AJMC^®: What are some lessons to be learned from the early years of the AIDS epidemic that you believe are must-knows for future infectious disease clinicians?

GOTTLIEB: Infectious disease clinicians can be an important voice in supporting the public health infrastructure. Infectious disease clinicians go off; they get this wonderful training; they read Mandel, the book; they take their boards; they go out and they focus just on patients. Public health to them sometimes is a nuisance.

The public health people call them and say, “Your patient has a positive syphilis test,” and the infectious disease doctor replies, “Okay, I’ll do it. I'll get him in, I’ll treat it.” But support for public health infrastructure in this country is insufficient. One only has to look at the HIV epidemic and SARS and COVID-19 to know that.

Maybe the 2 pandemics will send the message to those who are responsible to beef up public health infrastructure. Infectious disease clinicians can be part of that effort as advocates.

I don’t think infectious disease clinicians held a great deal of prejudice. Yes, there was prejudice, but 2021 and 1980 are a long time apart. There's been softening of attitudes over these 40 years. Stigmatizing or blaming a patient or blaming a group of people for disease is unfair. Prejudice is unfair.

There's an outbreak of a disease in Wuhan, China, and blaming all people of Asian ancestry for that, on the part of the public, is absurd. But it’s gone on for centuries. As you know, syphilis was the French disease. Even though it originated elsewhere, it became known as the French disease. HIV early on was characterized as a gay disease, but not by infectious disease clinicians.
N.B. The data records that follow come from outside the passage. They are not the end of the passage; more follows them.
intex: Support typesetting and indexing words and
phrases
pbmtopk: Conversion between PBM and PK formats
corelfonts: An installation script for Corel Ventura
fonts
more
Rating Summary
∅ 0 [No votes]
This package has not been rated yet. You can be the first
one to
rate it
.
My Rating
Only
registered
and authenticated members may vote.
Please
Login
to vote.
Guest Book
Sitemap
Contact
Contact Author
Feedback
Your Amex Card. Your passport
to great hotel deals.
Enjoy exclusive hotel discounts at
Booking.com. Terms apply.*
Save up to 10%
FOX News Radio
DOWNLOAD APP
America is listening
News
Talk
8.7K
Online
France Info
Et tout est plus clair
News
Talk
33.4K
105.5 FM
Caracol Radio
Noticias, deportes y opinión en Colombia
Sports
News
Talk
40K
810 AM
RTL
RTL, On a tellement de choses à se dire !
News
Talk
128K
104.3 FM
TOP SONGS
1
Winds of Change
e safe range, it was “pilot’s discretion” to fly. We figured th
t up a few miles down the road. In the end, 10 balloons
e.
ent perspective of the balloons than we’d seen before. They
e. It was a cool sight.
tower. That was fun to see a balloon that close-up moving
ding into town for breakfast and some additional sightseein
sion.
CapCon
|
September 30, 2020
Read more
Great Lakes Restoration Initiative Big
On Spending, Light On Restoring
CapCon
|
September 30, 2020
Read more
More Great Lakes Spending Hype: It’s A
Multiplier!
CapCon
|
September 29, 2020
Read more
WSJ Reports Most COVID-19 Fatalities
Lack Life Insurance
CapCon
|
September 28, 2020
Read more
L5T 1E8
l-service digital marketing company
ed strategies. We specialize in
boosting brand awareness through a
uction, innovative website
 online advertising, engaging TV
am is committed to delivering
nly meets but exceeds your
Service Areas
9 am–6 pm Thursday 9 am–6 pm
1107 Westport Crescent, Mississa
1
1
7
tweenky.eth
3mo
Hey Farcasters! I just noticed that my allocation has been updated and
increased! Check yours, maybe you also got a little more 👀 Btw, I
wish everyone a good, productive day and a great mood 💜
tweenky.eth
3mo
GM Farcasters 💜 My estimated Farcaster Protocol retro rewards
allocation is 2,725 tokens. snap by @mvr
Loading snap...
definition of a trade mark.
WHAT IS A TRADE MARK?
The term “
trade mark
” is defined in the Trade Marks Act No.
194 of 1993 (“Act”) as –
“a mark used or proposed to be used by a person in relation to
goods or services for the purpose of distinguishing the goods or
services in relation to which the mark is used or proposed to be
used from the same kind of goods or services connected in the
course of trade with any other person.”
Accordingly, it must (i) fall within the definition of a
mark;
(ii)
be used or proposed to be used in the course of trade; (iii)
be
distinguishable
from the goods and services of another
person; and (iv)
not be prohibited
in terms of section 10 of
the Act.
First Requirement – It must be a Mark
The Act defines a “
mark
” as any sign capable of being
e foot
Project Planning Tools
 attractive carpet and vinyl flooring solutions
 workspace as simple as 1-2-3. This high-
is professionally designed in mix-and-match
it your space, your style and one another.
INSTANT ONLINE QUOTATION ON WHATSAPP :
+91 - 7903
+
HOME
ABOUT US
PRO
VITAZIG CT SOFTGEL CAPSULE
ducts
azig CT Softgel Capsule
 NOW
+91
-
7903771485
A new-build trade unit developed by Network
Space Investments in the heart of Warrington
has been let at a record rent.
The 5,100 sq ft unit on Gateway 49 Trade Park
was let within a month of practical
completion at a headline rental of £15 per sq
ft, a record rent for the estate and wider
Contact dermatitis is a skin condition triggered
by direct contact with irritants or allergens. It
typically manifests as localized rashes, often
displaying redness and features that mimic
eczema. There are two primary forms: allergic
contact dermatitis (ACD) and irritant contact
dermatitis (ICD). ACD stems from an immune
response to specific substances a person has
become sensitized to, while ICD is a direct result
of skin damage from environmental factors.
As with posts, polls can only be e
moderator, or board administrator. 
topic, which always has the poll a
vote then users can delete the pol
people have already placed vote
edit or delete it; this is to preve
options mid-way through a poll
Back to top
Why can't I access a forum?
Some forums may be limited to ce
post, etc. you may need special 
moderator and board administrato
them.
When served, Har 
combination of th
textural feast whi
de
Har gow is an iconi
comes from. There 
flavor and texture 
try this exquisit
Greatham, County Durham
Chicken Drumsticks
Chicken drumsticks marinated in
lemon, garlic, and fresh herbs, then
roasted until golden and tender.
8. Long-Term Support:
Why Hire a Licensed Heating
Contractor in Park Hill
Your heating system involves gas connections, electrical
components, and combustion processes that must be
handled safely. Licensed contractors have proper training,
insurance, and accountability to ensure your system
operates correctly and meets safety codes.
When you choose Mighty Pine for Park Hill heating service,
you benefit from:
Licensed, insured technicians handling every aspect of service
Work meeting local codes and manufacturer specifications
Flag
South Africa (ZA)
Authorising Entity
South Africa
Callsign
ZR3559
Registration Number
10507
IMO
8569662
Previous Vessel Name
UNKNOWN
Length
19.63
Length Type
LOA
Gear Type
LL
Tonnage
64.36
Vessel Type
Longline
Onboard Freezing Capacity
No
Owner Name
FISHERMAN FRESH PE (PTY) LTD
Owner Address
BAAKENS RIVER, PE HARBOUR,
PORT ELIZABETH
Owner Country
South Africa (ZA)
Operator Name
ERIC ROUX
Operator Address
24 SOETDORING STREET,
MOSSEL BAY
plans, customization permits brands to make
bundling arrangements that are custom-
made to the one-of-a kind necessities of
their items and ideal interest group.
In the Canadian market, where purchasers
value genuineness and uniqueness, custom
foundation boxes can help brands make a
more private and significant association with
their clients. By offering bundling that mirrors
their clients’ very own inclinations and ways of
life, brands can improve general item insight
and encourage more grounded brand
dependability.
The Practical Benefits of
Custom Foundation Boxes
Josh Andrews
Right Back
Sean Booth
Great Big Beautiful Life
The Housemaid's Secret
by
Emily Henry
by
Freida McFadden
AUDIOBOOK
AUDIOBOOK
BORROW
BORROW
It was by the public that didn't want to see it as their problem. They were so frightened of it that they wanted to believe that it was going to be contained in a certain population of people—unfortunately an already highly stigmatized group of people.

For infectious disease clinicians, I think HIV/AIDS has taught them some lessons, in terms of their politics, frankly. I think most people who've trained in this era are now familiar with the lifestyles of gay men and are more comfortable with them. That perhaps is one of the silver linings of all this: Sexual health and LGBT health are more mainstream than they were 40 years ago.

There will still be people who will object and who will refuse to treat, but an LGBTQ person wouldn't want to be treated by those people. And if they sense that, they should simply look elsewhere.

The good news today for younger people is that there is life after HIV, even if they’re diagnosed. There are also lots of options. It is no longer a death sentence.

PrEP is underutilized. PrEP is primarily utilized by White gay men. In the absence of a vaccine, there's a great need to make PrEP available to underserved populations, to people of color. The impediments to doing that really need to be worked on.

Of course, the epidemic goes on globally. There's been some success, remarkably, in providing HIV medication in developing countries. The HIV epidemic was a major message about health equity and set the stage for institutions, like the Gates Foundation, to create global health initiatives. And that's commendable.

Today, we're facing the same sorts of issues with vaccine equity. But the example of HIV, I think there was a compelling moral argument for providing medication to underserved countries, where at one time some people said, “Oh, people in Africa can’t take pills. They don't have clean water.” And yet adherence in developing countries is outstanding.

History has proved the naysayers wrong.